CHAPTER IV.
MOLE PREGNANCY.
Nature and origin.—Varieties.—Diagnostic Symptoms.—Treatment.
When any cause has occurred to destroy the life of the embryo during the early weeks of pregnancy, one of two results follows, either that expulsion takes place sooner or later, or the membranes of the ovum become remarkably changed, and continue to grow for some time longer, until at length they form a fleshy fibrous mass, called mole, or false conception.[47]
It is well known that the venous absorbing radicles of the chorion, which give it that shaggy appearance during the first months of pregnancy are the means by which the embryo is furnished with a due supply of nourishment at this period: if the embryo should die from any cause, and the uterus show no disposition to expel the ovum, the nourishment which has been collected by the absorbing power of the chorion appears now to be directed to the chorion itself, which therefore puts on a fleshy growth and increases very rapidly in size. (Rœderer, Elementa Artis Obstetricæ, p. 738.)
In other instances, the thick fleshy character of the ovum is not produced by a growth of substance, but is the result of hæmorrhage from rupture of some of the vessels which run between the uterus and the ovum. In this case, if the placental cells be already formed, they become distended with the blood of the hæmorrhage which solidifies by coagulation; and not only render the chorion or incipient placenta much thicker and more solid, but give it also a lobulated tuberculated appearance: from the same reason, the little funis, which is probably not an inch long, is greatly distended, being in some cases as thick as the body of the embryo itself, the blood having penetrated from the placental cells into the cellular tissue of the chord.

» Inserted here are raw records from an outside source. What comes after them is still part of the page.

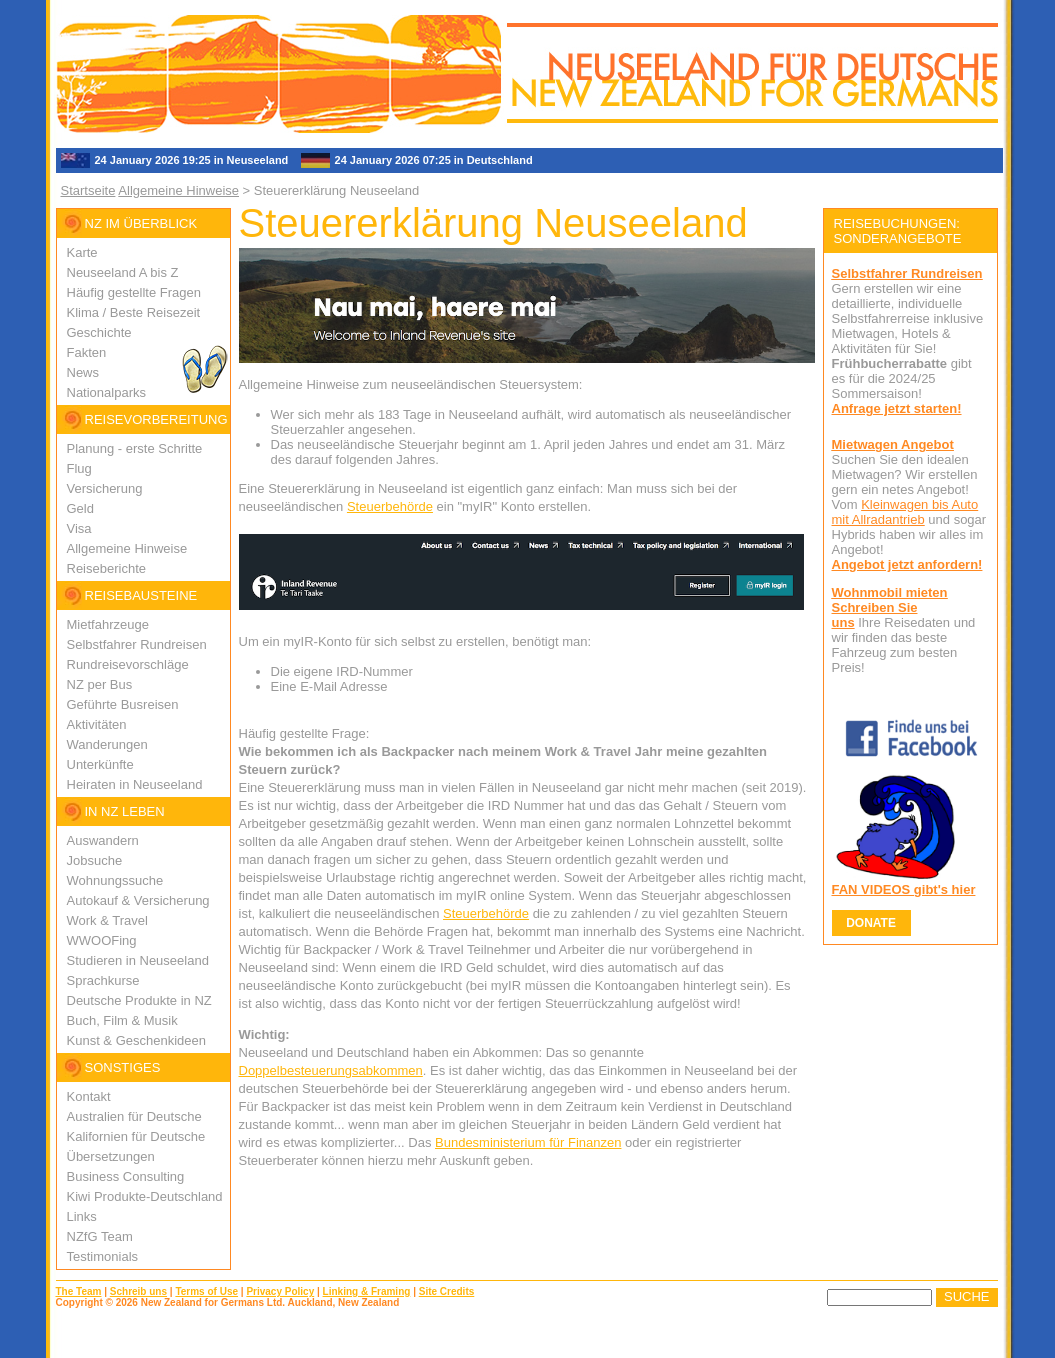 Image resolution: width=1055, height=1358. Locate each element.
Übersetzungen (111, 1156)
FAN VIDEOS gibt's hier (904, 889)
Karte (82, 252)
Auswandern (103, 840)
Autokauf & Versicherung (138, 900)
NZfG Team (100, 1236)
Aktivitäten (97, 724)
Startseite (88, 190)
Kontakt (89, 1096)
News (83, 372)
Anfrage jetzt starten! (897, 408)
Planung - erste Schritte (135, 448)
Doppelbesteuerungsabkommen (331, 1070)
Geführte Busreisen (123, 704)
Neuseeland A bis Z (123, 272)
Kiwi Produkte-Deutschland (145, 1196)
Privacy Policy (280, 1291)
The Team (79, 1291)
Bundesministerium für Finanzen (528, 1142)
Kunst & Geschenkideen (136, 1040)
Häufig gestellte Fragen (134, 292)
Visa (79, 528)
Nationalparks (107, 392)
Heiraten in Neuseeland (135, 784)
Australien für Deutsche (134, 1116)
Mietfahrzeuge (108, 624)
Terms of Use (206, 1291)
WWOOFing (102, 940)
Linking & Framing (367, 1291)
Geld (80, 508)
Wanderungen (107, 744)
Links (82, 1216)
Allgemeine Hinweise (178, 190)
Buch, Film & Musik (122, 1020)
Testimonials (103, 1256)
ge (181, 664)
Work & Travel (107, 920)
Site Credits (447, 1291)
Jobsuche (95, 860)
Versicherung (105, 488)
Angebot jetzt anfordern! (907, 564)
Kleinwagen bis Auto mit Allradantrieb (905, 512)
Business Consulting (126, 1176)
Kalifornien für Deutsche (136, 1136)
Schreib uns (138, 1291)
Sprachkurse (103, 980)
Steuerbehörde (390, 506)
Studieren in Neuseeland (138, 960)
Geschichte (99, 332)
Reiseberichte (107, 568)
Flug (79, 468)
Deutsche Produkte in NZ (139, 1000)
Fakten (87, 352)
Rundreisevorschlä (121, 664)
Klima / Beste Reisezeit (134, 312)
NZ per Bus (100, 684)
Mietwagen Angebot (893, 444)
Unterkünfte (100, 764)
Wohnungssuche (115, 880)
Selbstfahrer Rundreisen (137, 644) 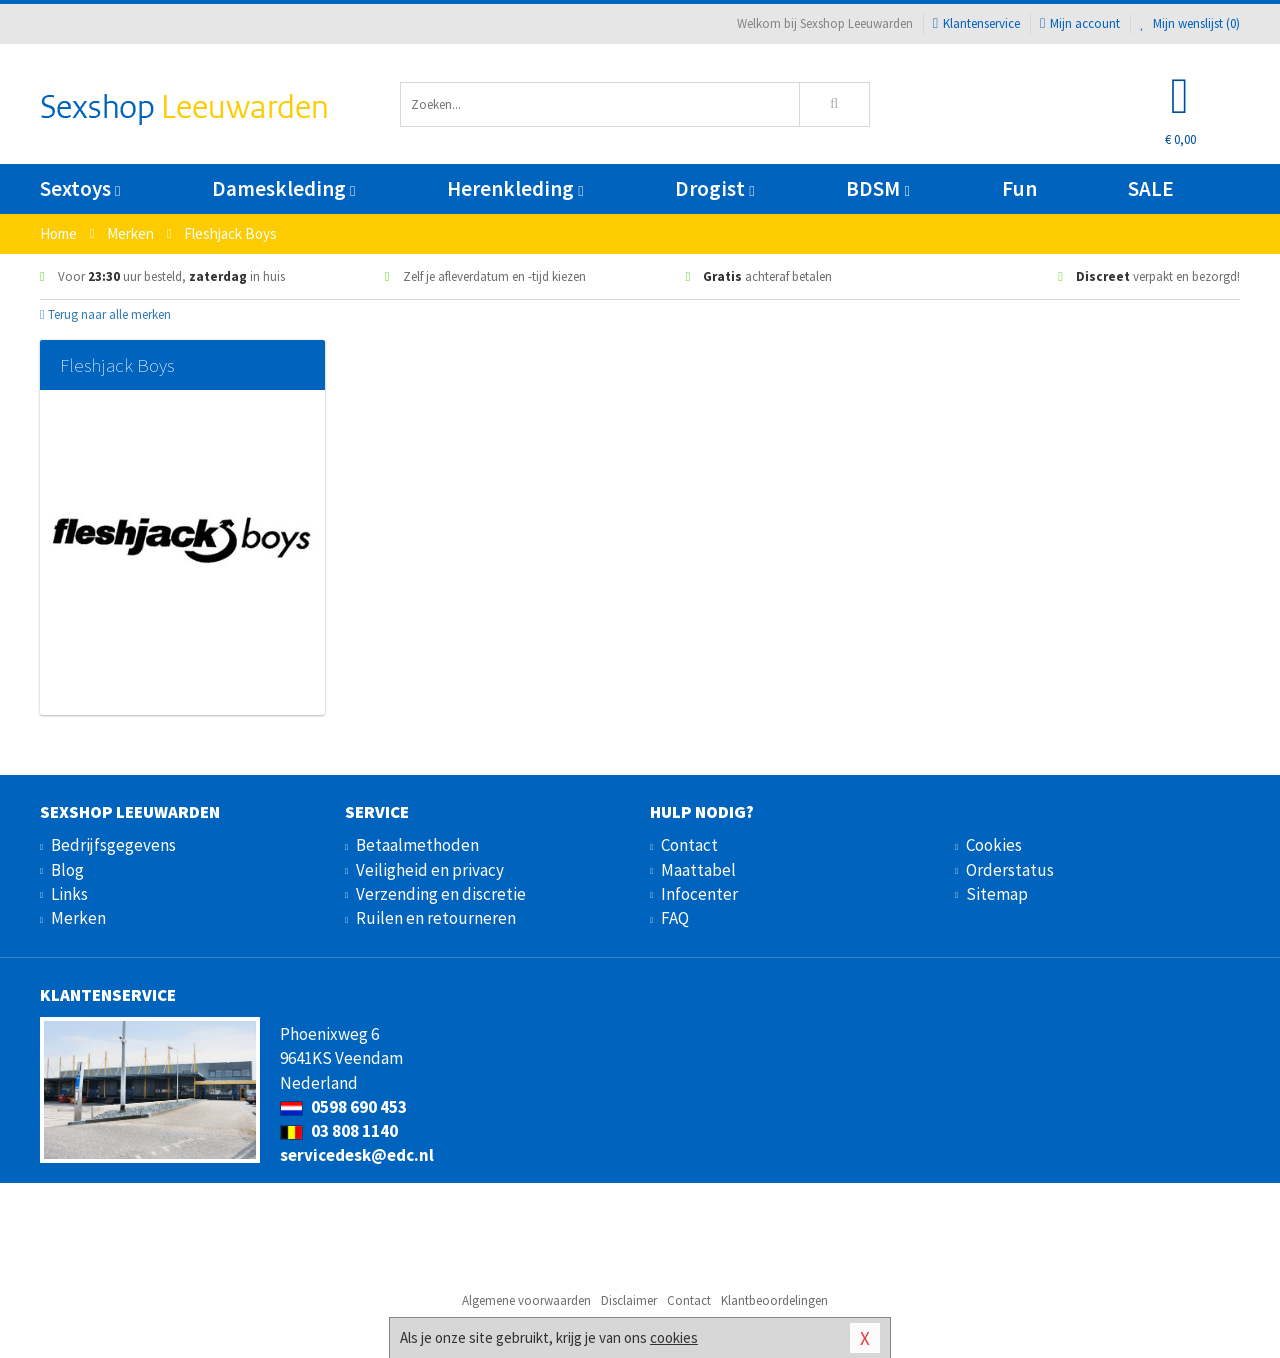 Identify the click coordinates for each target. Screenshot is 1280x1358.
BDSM (877, 188)
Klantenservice (976, 23)
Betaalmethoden (417, 845)
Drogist (714, 188)
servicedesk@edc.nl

This is by no means an uncommon form of mole; externally it is covered by the decidua, which appears to be in a natural condition, and the inner surface of the cavity is lined by a fine membrane, having all the usual characters of the amnion. The lobulated appearance is chiefly seen from within, the amnion being raised by a number of irregular convexities.
“When the blood is poured out from its containing vessels into the substance or cells of the placenta, or between the membranes, gradually coagulates, and assumes a very dark purple, and sometimes almost a melanotic black colour: after a time, however, it begins to lose this tint, the colouring matter gradually becomes removed, and the coagulum successively assumes a chocolate brown, a reddish or brownish yellow hue; and latterly, if time sufficient be allowed, it presents a pale yellowish white or straw-coloured substance, the fibrinous portion of the coagulum being then left alone.”[48] This form of mole, as far as our own observation goes, seldom attains any considerable size, rarely exceeding four inches in length, and is usually expelled between the eighth and twelfth week. The size and condition of the fœtus varies a good deal; in some cases it appears nearly healthy, although the cord is much thickened and distended; this is probably owing to its having been expelled shortly after its death, or to its having gone on to live a short time after the injury which had caused hæmorrhage: in this way alone can we explain why we occasionally meet with cases where the parietes of the ovum are much thickened and solidified, and yet the embryo is in such a state of integrity as to prove that its death must have been very recent. The extravasation of blood between the ovum and uterus does not appear to be sufficient to annihilate immediately the nutrition of the embryo, so that the blood has had sufficient time to solidify before the ovum was expelled. At other times the embryo exhibits evident marks of having been dead some time: it is much smaller and younger in proportion to the size of the ovum; sometimes it has disappeared entirely, a short rudiment of the funis merely remaining to mark its previous existence.
“Should the embryo die (suppose in the first or second month) some days before the ovum is discharged, it will sometimes be entirely dissolved, so that when the secundines are delivered, there is nothing to be seen. In the first month the embryo is so small and tender, that this dissolution will be performed in twelve hours; in the second month, two, three, or four days will suffice for this purpose.” (Smellie.)
Where the growth of the ovum proceeds after the destruction of the embryo, it increases very rapidly in size, much more so than would be the case in natural pregnancy, so that the uterus, when filled with a mole of this sort, is as large at the third month as it would be in pregnancy at the fifth.
Another form of mole is where the uterus is filled with a large mass of vesicles of irregular size and shape like hydatids, which appear to be the absorbing extremities of the veins of the chorion distended with a serous fluid; it is difficult to distinguish these from real hydatids; the more so, as Bremser asserts that he has occasionally met with real hydatids among them. Perhaps the mode of their attachment will in some degree assist the diagnosis: these vessicles, or hydatids of the placenta, as they have been called, are attached over a large portion of the uterus,—an arrangement we believe, not generally seen in real hydatids, which are mostly attached to a single stalk or pedicle. Indeed, it may be doubted if the masses of vesicles which are occasionally expelled from the uterus are ever true acephalocysts, as they are invariably connected with a blighted ovum, and are, therefore, formed as before observed, by a dropsical state of the venous radicles of the chorion.